In the "main survey" that Fukushima Prefecture conducted last month to measure radioactive materials in rice, two locations in the former Oguni-mura in Onami District were tested. Radioactive cesium detected there were vastly below the national provisional safety limit, at 33 becquerels/kg and 28 becquerels/kg, and the prefectural government allowed the shipment from the entire district. The Fukushima prefectural government plans to conduct a detailed survey of [the rice harvested in] all 154 farms in Onami district, and investigate the cause [of high radioactive cesium content].

Well, the cause is Fukushima I Nuclear Power Plant.

The governor of Fukushima Prefecture, the "world-famous" Yuhei Sato, had declared Fukushima rice to be "safe" and vowed to mount an aggressive PR campaign to promote the rice harvested in Fukushima throughout Japan. Koriyama City in Fukushima Prefecture, also with high radiation contamination, has started to feed school children with locally grown and harvested rice.



Atomfritz said...

Testing the produce of two of 154 farms and then declaring the food of all farms safe is really manipulative.

This is willful governmental fraud. Despicable.

My big respect to this honest farmer who cared for his customers health!

arevamirpal::laprimavera said...

The ratio of tested bags (2) versus all the bags of rice from the district is something like 1 to 3000.

And that's infinitely BETTER than in Miyagi, Iwate, Niigata, Ibaraki...where the ratio can be 1 to several hundreds of thousands.

Alessandro said...

I'd like to point out that there are recenti studies indicating that also Uji and Fukuoka prefecture are being contaminated by Cesium. Now it would be interesting to know how much green tea has been considered safe from those two prefectures. To my knowledge all radiation tests carried on green tea from Fukuoka, Uji and Kagoshima have been declared safe. Can I trust those tests?

Anonymous said...

"To my knowledge all radiation tests carried on green tea from Fukuoka, Uji and Kagoshima have been declared safe. Can I trust those tests?"

Absolutely not!

Sebaschan said...

And again, beeing below 500 bq/kg doesn't mean its safe. 500 bq/kg is okay for a short time in an emergency situation, but not for more than a few months...

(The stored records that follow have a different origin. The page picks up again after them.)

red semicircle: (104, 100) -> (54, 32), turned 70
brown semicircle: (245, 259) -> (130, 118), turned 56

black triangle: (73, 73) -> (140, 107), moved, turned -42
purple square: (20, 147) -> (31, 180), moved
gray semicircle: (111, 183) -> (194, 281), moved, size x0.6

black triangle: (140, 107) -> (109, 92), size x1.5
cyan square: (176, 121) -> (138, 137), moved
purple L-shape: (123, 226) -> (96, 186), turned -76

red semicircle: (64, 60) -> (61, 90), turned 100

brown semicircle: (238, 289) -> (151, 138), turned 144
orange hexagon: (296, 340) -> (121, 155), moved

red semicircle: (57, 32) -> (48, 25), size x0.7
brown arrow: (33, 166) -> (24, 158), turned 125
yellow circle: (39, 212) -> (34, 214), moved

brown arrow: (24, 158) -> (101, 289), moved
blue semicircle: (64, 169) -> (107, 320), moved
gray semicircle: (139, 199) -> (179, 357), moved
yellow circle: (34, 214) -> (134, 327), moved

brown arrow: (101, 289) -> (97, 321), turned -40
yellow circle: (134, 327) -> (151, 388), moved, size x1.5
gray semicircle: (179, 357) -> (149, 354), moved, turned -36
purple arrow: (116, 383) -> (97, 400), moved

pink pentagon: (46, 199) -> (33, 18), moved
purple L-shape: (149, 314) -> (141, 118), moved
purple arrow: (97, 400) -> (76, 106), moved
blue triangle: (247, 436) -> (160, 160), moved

500 bq/kg only means that the japanese goverment is willing to accept 150000 more people to get cancer EACH year. Foodwatch and IPPNW state, that a limit of 16 bq/kg is safe. And thats only for cesium. For Iod its even 0 bq/kg. 500 bq/kg is only safe for the gov. since they have to balance between economical threads and safety of the jap. people. 150000 deaths is an acceptable number for them, so they set the limit to 500 bq/kg.

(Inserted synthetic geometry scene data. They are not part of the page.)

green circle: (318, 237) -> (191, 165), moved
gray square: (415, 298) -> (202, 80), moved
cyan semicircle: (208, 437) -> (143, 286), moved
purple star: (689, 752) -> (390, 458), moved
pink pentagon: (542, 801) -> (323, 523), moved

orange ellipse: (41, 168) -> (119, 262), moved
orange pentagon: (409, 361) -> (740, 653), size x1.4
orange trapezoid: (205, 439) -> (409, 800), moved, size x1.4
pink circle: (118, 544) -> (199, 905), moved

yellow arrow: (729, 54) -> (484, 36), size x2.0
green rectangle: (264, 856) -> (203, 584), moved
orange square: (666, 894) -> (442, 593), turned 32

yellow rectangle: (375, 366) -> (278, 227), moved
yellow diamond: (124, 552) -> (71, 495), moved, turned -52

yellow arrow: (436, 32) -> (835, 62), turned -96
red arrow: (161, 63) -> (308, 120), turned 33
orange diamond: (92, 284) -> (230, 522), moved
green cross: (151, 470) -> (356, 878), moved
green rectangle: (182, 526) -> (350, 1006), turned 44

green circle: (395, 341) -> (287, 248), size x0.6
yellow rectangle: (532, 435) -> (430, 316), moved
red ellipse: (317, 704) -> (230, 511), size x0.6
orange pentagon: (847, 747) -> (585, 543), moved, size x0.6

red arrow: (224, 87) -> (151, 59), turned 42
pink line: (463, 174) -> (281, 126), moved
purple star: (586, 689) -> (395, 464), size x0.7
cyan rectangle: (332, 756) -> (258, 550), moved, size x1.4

source (only in german sorry):

JP said...

With half of Japan contaminated with radioisotopes. What do people expect average life expectancy be of someone born in northern Japan today?

60 Higher/Lower?

If 40 or below I do not see how Japan could continue as a top ranking industrial country as people would not live long enough to train; gain experience and then train up their replacement.

Anonymous said...

I would be very surprised if this disaster had any measurable effect on longevity. Frankly its a bit ridiculous to think that there will be a massive die-off due to this disaster, although I'm sure some of the more conspiracy-minded sites would wish for you to believe otherwise.